The barber testified that while the Paynes were in the barber shop a "boy walked by the shop as if he were looking in to see if they were still in there." After an interval of forty-five minutes the three boys accompanied by their mother attempted to leave the barber shop but were again attacked. The barber testified that during the second attack two boys other than the appellant fired shots into the shop. The barber also testified that someone held a gun to Ronald Payne's head and "clicked the gun." Ronald, however, did not mention this incident during his testimony at trial, and stated that he had not seen any guns. All of the witnesses, both prosecution and defense, testified that they had not seen the defendant actually participate in any of the actual assaults. Defendant was arrested by the police after being pointed out by Ronald Payne who admitted at trial that he made a "snap judgment" [sic] on the basis of his having seen the appellant right before the first incident.

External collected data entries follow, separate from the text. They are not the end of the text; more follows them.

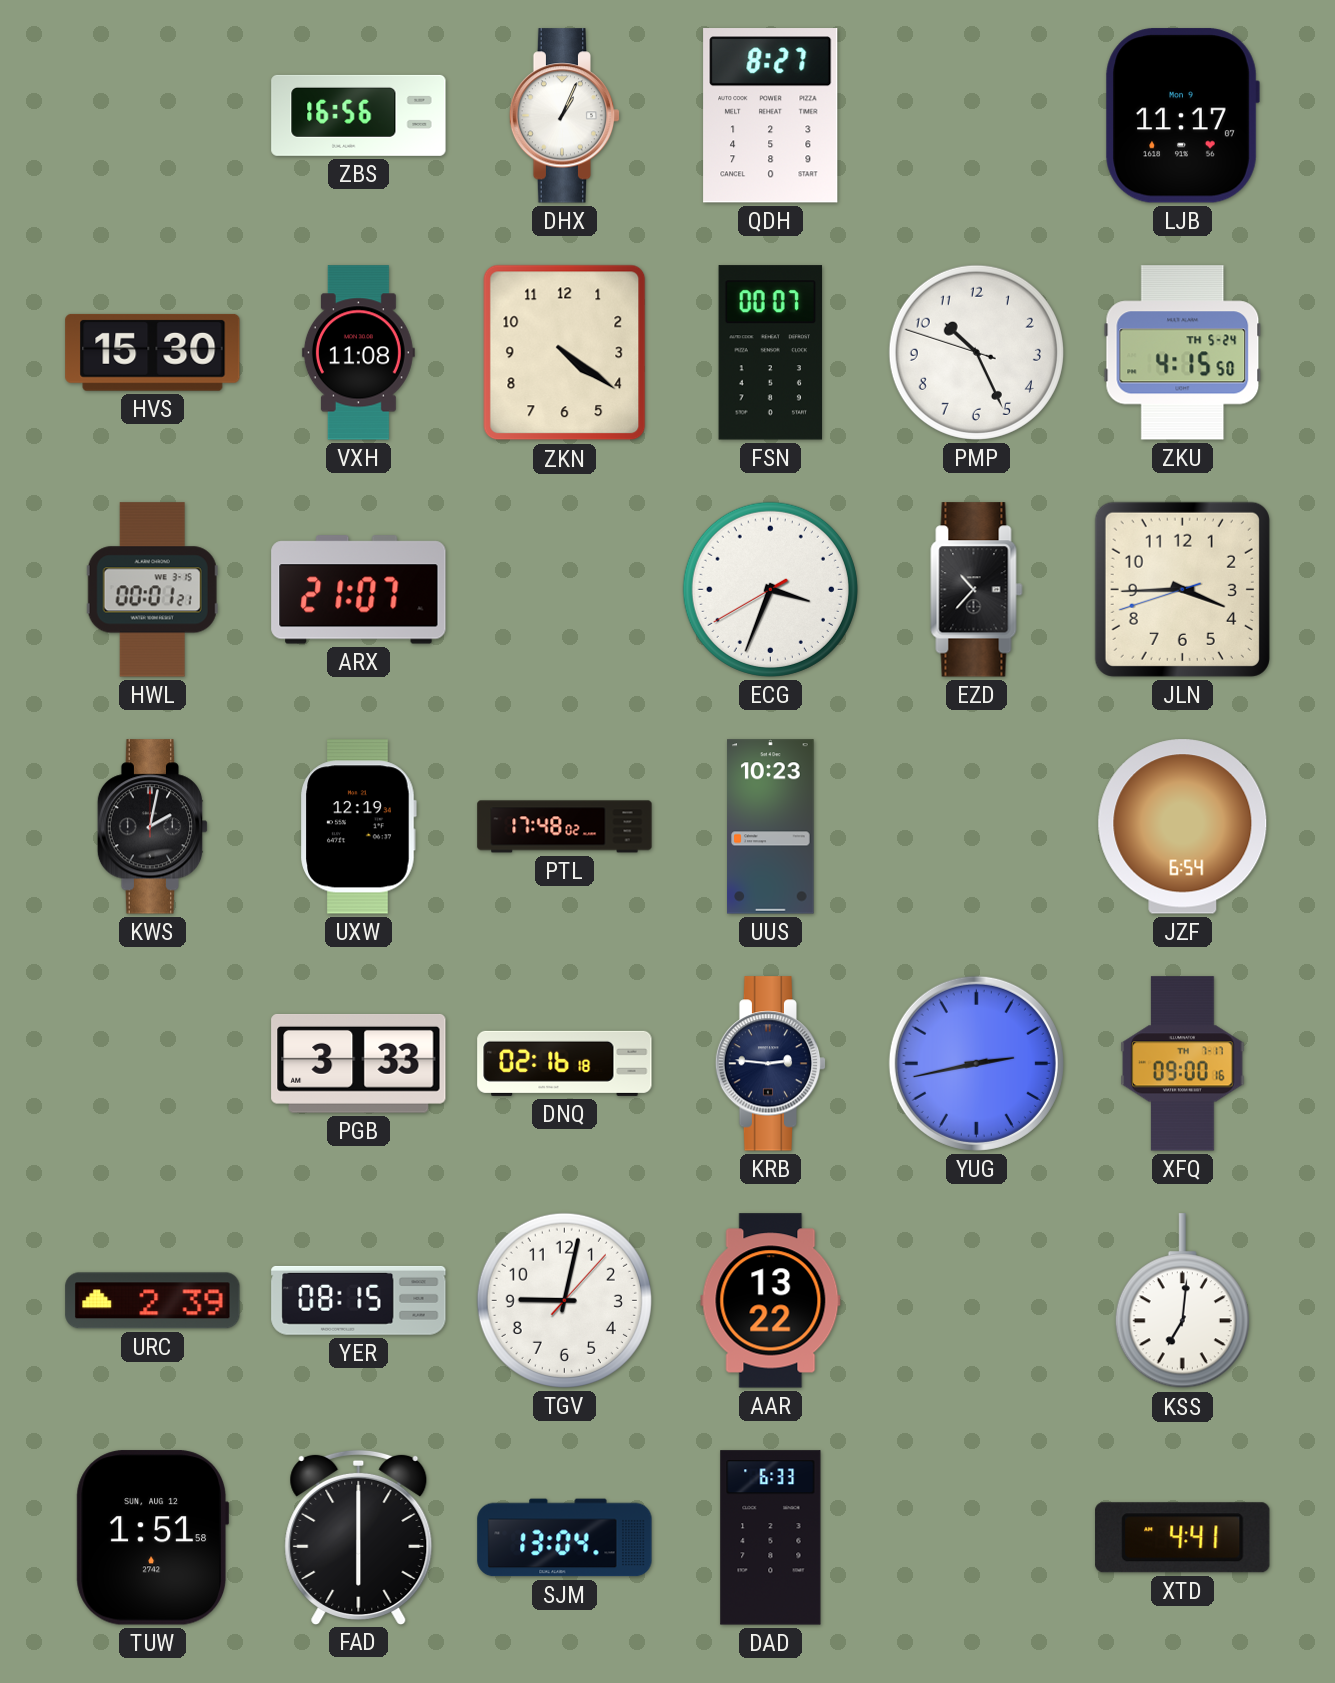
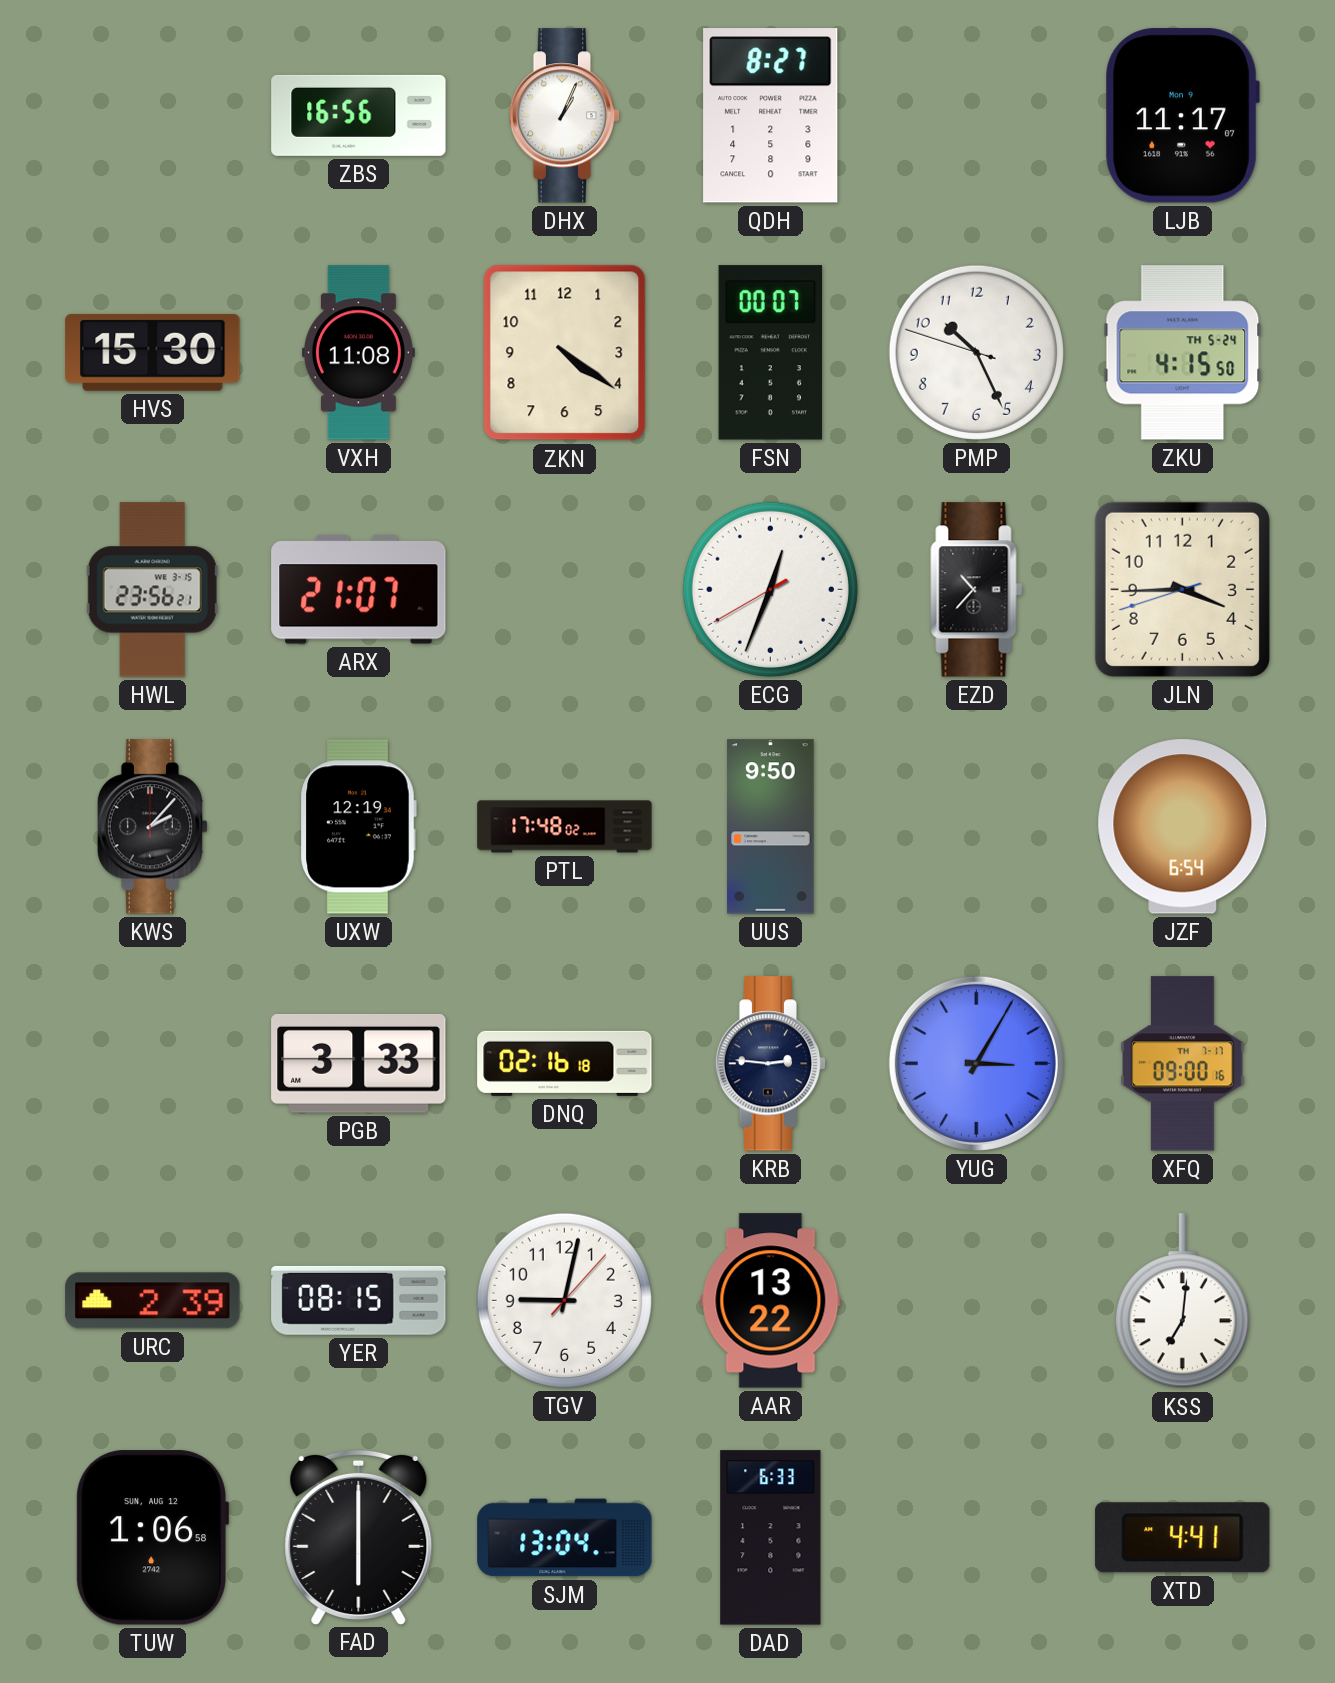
HWL: 00:01 -> 23:56
ECG: 3:33 -> 12:33
KWS: 2:02 -> 2:07
UUS: 10:23 -> 9:50
YUG: 2:43 -> 3:05
TUW: 1:51 -> 1:06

The statute defining an attempt with intent to kill, Act of June 24, 1939, P. L. 872, § 711, 18 P.S. § 4711, provides: "Whoever . . . shoots at any person, or, by drawing a trigger or in any other manner, attempts to discharge any kind of loaded arms at any person . . . with intent to commit the crime of murder, although no bodily injury is effected, is guilty of felony. . . ." (Emphasis added.) To sustain a conviction based on

[ 446 Pa. Page 125]

    this statute the Commonwealth must prove that an attempt with intent to kill actually occurred, and that the defendant participated in or encouraged the offense. Commonwealth v. Pierce, 437 Pa. 266, 263 A.2d 350 (1970); Commonwealth v. Garrett, 423 Pa. 8, 222 A.2d 902 (1966).

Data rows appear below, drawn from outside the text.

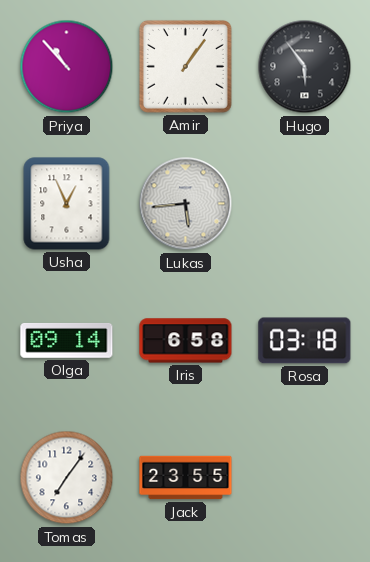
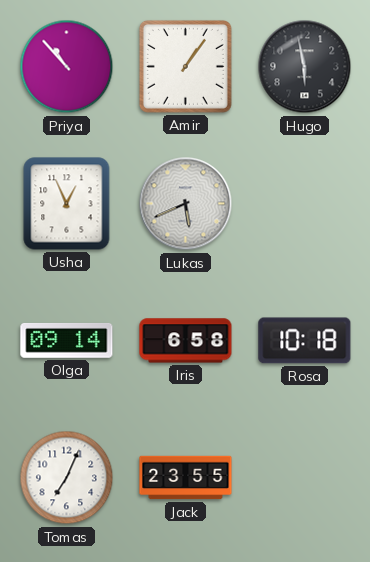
Hugo: 5:54 -> 5:58
Lukas: 5:44 -> 5:41
Rosa: 03:18 -> 10:18
Tomas: 7:06 -> 7:04
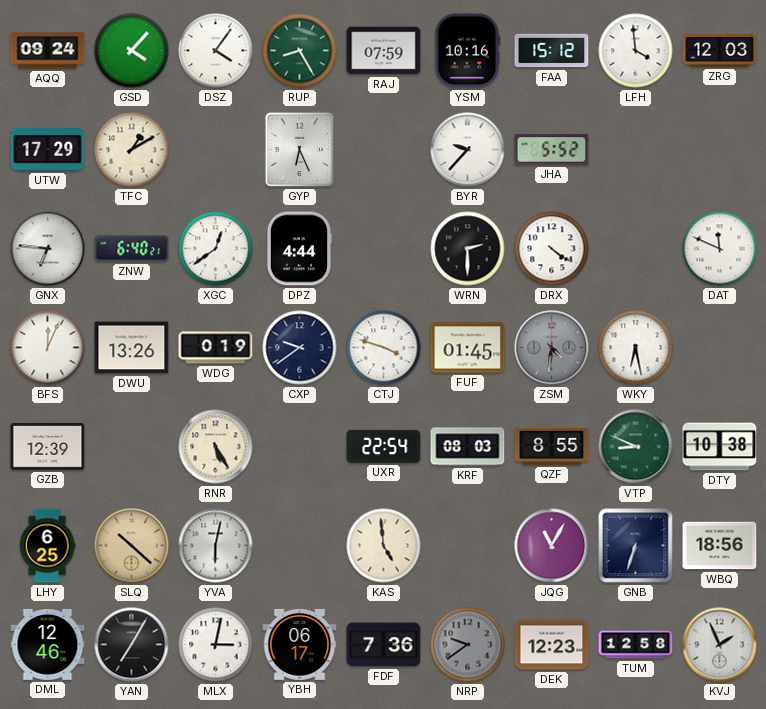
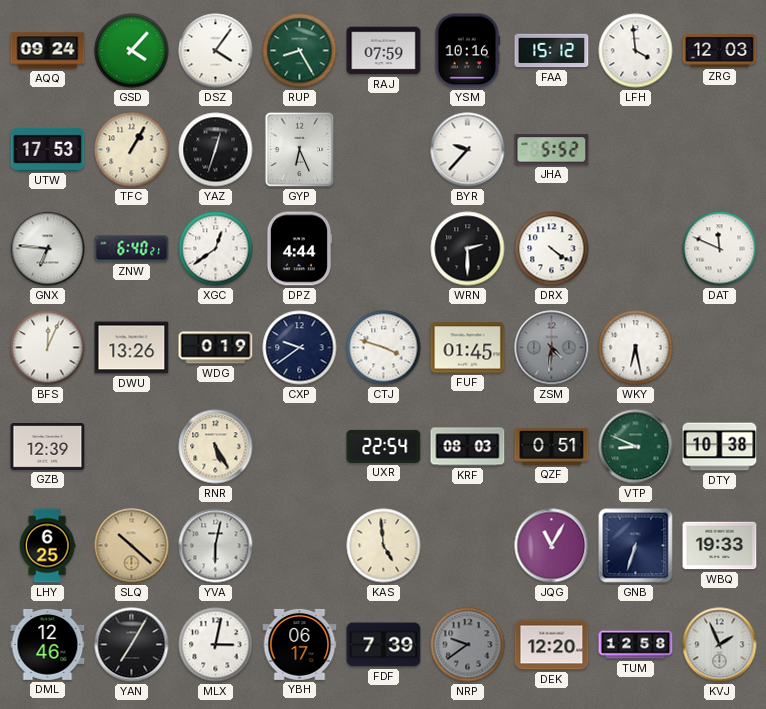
UTW: 17:29 -> 17:53
TFC: 1:10 -> 1:05
YAZ: none -> 12:33
QZF: 8:55 -> 0:51
WBQ: 18:56 -> 19:33
FDF: 7:36 -> 7:39
DEK: 12:23 -> 12:20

Since we find the evidence insufficient to find the statutory offense of assault with intent to kill we need not consider whether appellant's utterance of the word "Yo Yo" made him a participant. The only evidence adduced at trial to support a finding that an assault with intent to kill actually took place was the testimony of the barber. He stated that a gun was held to the alleged victim's head and the trigger pulled. There is no evidence that the object was indeed a real gun, or that it was "loaded arms" as is required by the statute. The fact that the gun "clicked" when the trigger was pulled indicates that if the gun was real, it was unloaded. The barber's testimony is rebutted by the alleged victim who failed to recall such an incident and specifically testified that he did not see any firearms. The barber also testified that during the second attack two youths, neither of whom were the appellant, ran into the barber shop and fired shots. At best this evidence supports a finding that the shots were randomly fired and there is nothing in the record to indicate that they were shot "at any person . . . with intent to commit the crime of murder. . . ."

Accordingly, the motion in arrest of judgment is granted and the defendant is ordered discharged.

Disposition

Order of Superior Court reversed and defendant discharged.